It happens every year around this time- the Christmas season burnout. I start off bubbling over with joy and intent on focusing on the Nativity, right after putting up the tree and all the decorations.
I’m on top of making each day of Advent meaningful. I execute crafts and lessons that center around Jesus’ birth.
As it draws closer to Christmas, however, I start fearing I won’t get to everything on my checklist. My mind races as I mentally plan out how I can cram all of those special activities and memories with my children in the days left until December 25.
Then I get stressed, doing the very things that were supposed to help me focus on the true meaning of this holiday.
My natural inclination is to do more, when in fact I need to do less. Christmas shouldn’t be about a checklist; it should be about Christ.
There are so many articles out there about how I can make this Christmas the most memorable, the most purposeful, the most Christ-centered… I end up just wanting to crawl under the tree to hide.
Christmas becomes something to do rather than something to enjoy. Eventually instead of dancing through the house singing Christmas songs, I’m snapping at my kids and stealing their holiday spirit just like the Grinch.
So here’s what I’m doing instead, to focus on the Person who brings joy rather than chasing a feeling of joy.
Sitting at His feet.
In the midst of my busy preparations I’ve felt the Lord say, “Stop doing all the things and just rest in my presence.” So the other night when not a creature was stirring, I sat by the light of the tree, got comfy, and had some quiet reflection of what Christmas really means to me and my family.
It’s God coming down and leaving all the riches of Heaven to be one of us. On a similar dark night, the shepherds worshipped their Savior, offering little but their hearts and adoration. Shouldn’t I celebrate Christmas in the same way: humbly and simply? An Advent plan, though well-intentioned, shouldn’t take the place of “come let us adore Him”.
Meditating on scripture that deals with the Nativity.

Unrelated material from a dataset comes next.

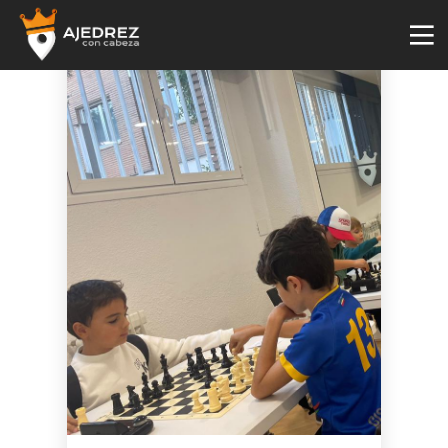
4
29
2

I have set aside some time each day to read through the Christmas Story with my children. We’re reading a little bit at a time, beginning in Luke 1:1-2:40 and then Matthew 1:18-2:23.
Joy that sustains throughout this season is found in these verses. I especially love Luke 2:10-11 which says,
“… For behold, I bring you good news of great joy which will be for all the people; for today in the city of David there has been born for you a Savior, who is Christ the Lord.” (emphasis mine)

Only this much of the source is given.